Inhibition of Cathepsin D

Cathepsin D is an aspartic protease found in most mammalian cells and tissues. For several years, the scientific community has been interested in the relationship between increased levels of Cathepsin D and certain types of cancer. Several studies have shown a direct link between elevated Cathepsin D levels and metastasis formation. Thus, the use of Cathepsin D inhibitors could be a promising strategy for cancer treatment. Pepstatin A, a pentapeptide containing two Statine residues, a non-natural β-hydroxy-γ-amino acid, is the best-known inhibitor with a sub-nanomolar IC50. However, due to its low metabolic stability, poor selectivity, and unfavorable pharmacokinetic properties, its use for cancer treatment is limited.

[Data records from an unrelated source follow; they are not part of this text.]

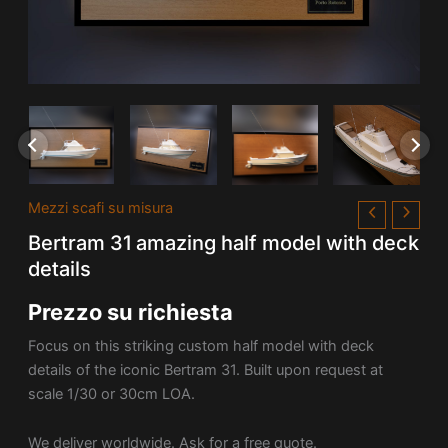
Mezzi scafi su misura
Bertram 31 amazing half model with deck
details
Prezzo su richiesta
Focus on this striking custom half model with deck
details of the iconic Bertram 31. Built upon request at
scale 1/30 or 30cm LOA.
We deliver worldwide. Ask for a free quote.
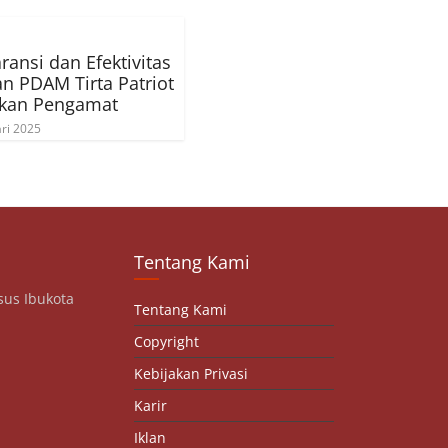
ransi dan Efektivitas
n PDAM Tirta Patriot
nkan Pengamat
ri 2025
Tentang Kami
sus Ibukota
Tentang Kami
Copyright
Kebijakan Privasi
Karir
Iklan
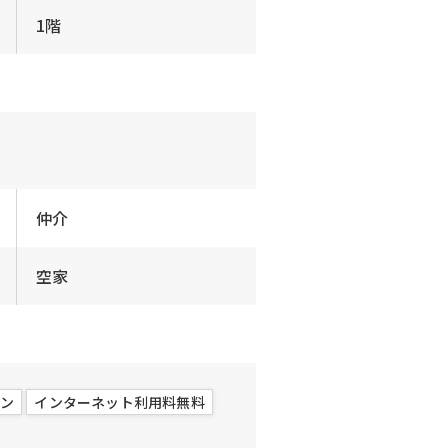
1階
仲介
空家
コン
インターネット利用料無料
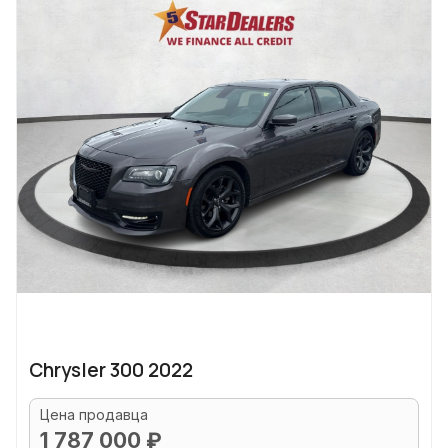
Chrysler 300 2022
Цена продавца
1 787 000 ₽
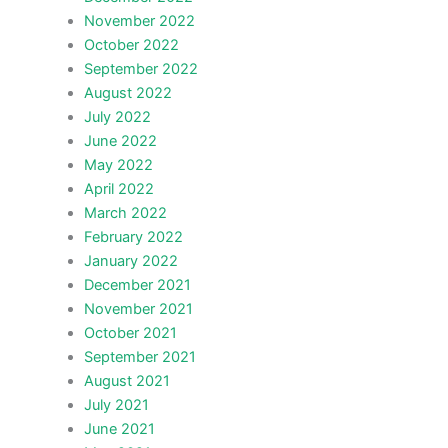
November 2022
October 2022
September 2022
August 2022
July 2022
June 2022
May 2022
April 2022
March 2022
February 2022
January 2022
December 2021
November 2021
October 2021
September 2021
August 2021
July 2021
June 2021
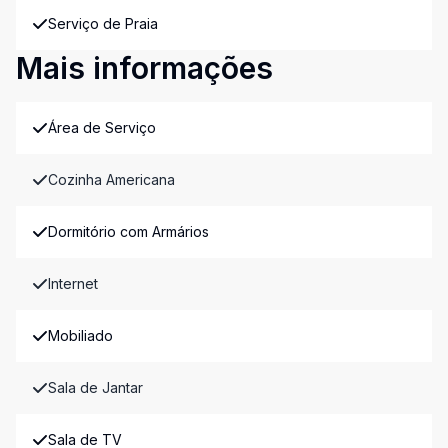
Serviço de Praia
Mais informações
Área de Serviço
Cozinha Americana
Dormitório com Armários
Internet
Mobiliado
Sala de Jantar
Sala de TV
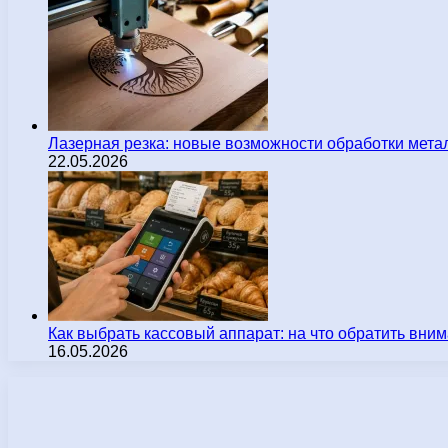
Лазерная резка: новые возможности обработки мета
22.05.2026
Как выбрать кассовый аппарат: на что обратить вн
16.05.2026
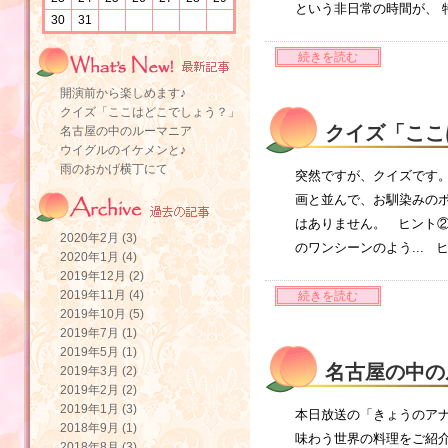
という非日常の時間が、 
30
31
続きを読む
開演前から楽しめます♪
クイズ「ここはどこでしょう？」
クイズ「ここ
名古屋の中のルーマニア
ウイグルのイケメンと♪
雨のおかげ横丁にて
突然ですが、クイズです
画と並んで、お馴染みのポ
はありません。 ヒント
2020年2月 (3)
のワンシーンのよう...
2020年1月 (4)
2019年12月 (2)
2019年11月 (4)
続きを読む
2019年10月 (5)
2019年7月 (1)
2019年5月 (1)
名古屋の中の
2019年3月 (2)
2019年2月 (2)
2019年1月 (3)
本日放送の「きょうのアナ
2018年9月 (1)
味わう世界の料理をご紹
2018年8月 (3)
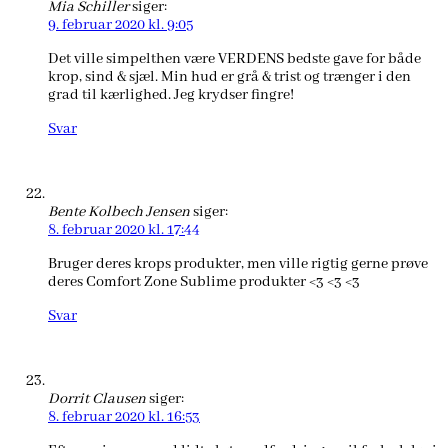
Mia Schiller
siger:
9. februar 2020 kl. 9:05
Det ville simpelthen være VERDENS bedste gave for både
krop, sind & sjæl. Min hud er grå & trist og trænger i den
grad til kærlighed. Jeg krydser fingre!
Svar
Bente Kolbech Jensen
siger:
8. februar 2020 kl. 17:44
Bruger deres krops produkter, men ville rigtig gerne prøve
deres Comfort Zone Sublime produkter <3 <3 <3
Svar
Dorrit Clausen
siger:
8. februar 2020 kl. 16:53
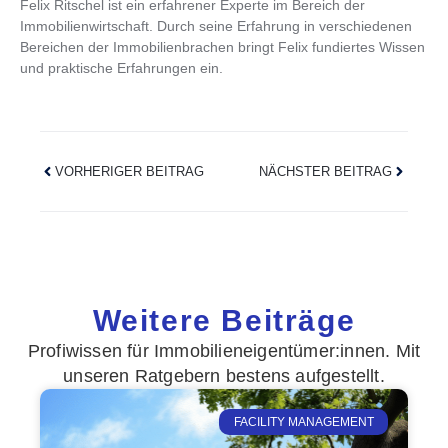
Felix Ritschel ist ein erfahrener Experte im Bereich der
Immobilienwirtschaft. Durch seine Erfahrung in verschiedenen
Bereichen der Immobilienbrachen bringt Felix fundiertes Wissen
und praktische Erfahrungen ein.
VORHERIGER BEITRAG
NÄCHSTER BEITRAG
Weitere Beiträge
Profiwissen für Immobilieneigentümer:innen. Mit
unseren Ratgebern bestens aufgestellt.
FACILITY MANAGEMENT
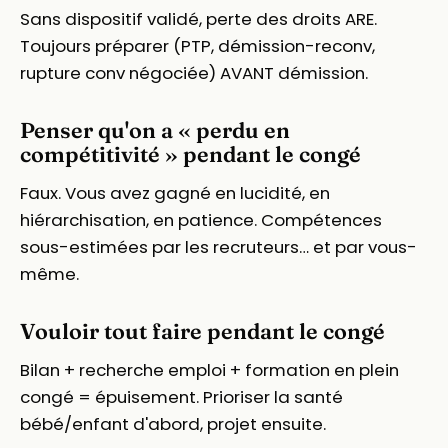
Sans dispositif validé, perte des droits ARE.
Toujours préparer (PTP, démission-reconv,
rupture conv négociée) AVANT démission.
Penser qu'on a « perdu en
compétitivité » pendant le congé
Faux. Vous avez gagné en lucidité, en
hiérarchisation, en patience. Compétences
sous-estimées par les recruteurs… et par vous-
même.
Vouloir tout faire pendant le congé
Bilan + recherche emploi + formation en plein
congé = épuisement. Prioriser la santé
bébé/enfant d'abord, projet ensuite.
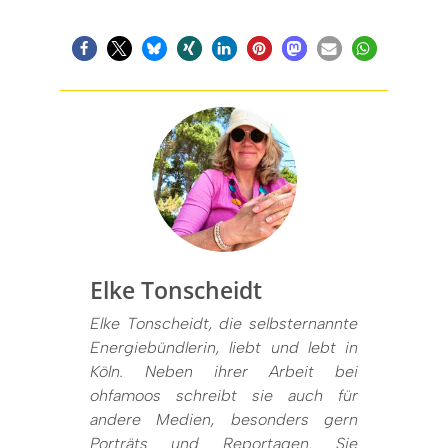
Elke Tonscheidt
Elke Tonscheidt, die selbsternannte
Energiebündlerin, liebt und lebt in
Köln. Neben ihrer Arbeit bei
ohfamoos schreibt sie auch für
andere Medien, besonders gern
Porträts und Reportagen. Sie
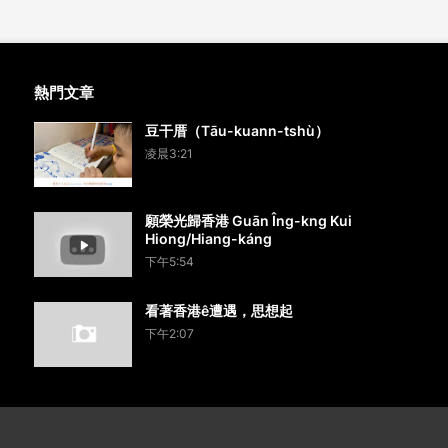
熱門文章
豆干厝（Tāu-kuann-tshù）
凌晨3:21
願榮光歸香港 Guān Îng-kng Kui
Hiong/Hiang-káng
下午5:54
看著香港ê遭遇，思想起
下午2:07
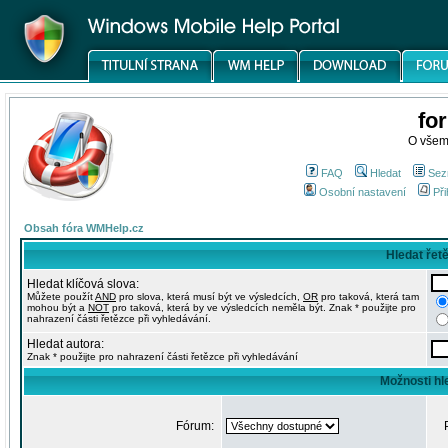
fo
O všem
FAQ
Hledat
Sez
Osobní nastavení
Při
Obsah fóra WMHelp.cz
Hledat řet
Hledat klíčová slova:
Můžete použít
AND
pro slova, která musí být ve výsledcích,
OR
pro taková, která tam
mohou být a
NOT
pro taková, která by ve výsledcích neměla být. Znak * použijte pro
nahrazení části řetězce při vyhledávání.
Hledat autora:
Znak * použijte pro nahrazení části řetězce při vyhledávání
Možnosti hl
Fórum:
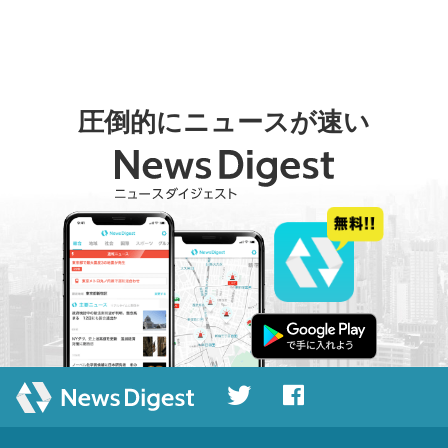
圧倒的にニュースが速い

Our laboratory's expertise in the asymmetric synthesis of fluorinated amino acids has enabled us to develop a new series of fluorinated analogs of Pepstatin A. The introduction of fluorinated amino acids into the peptide chain of Pepstatin A could indeed improve its metabolic stability, pharmacokinetic properties, and selectivity toward other aspartic proteases, and could open the way to ligand screening methods based on 19F NMR.

In this context, we synthesized and evaluated several fluorinated peptide inhibitors of Cathepsin D, and showed that replacing Valine at the N-terminal position with D-Trifluoromethionine in the structure of Pepstatin A leads to a highly active and more selective analog.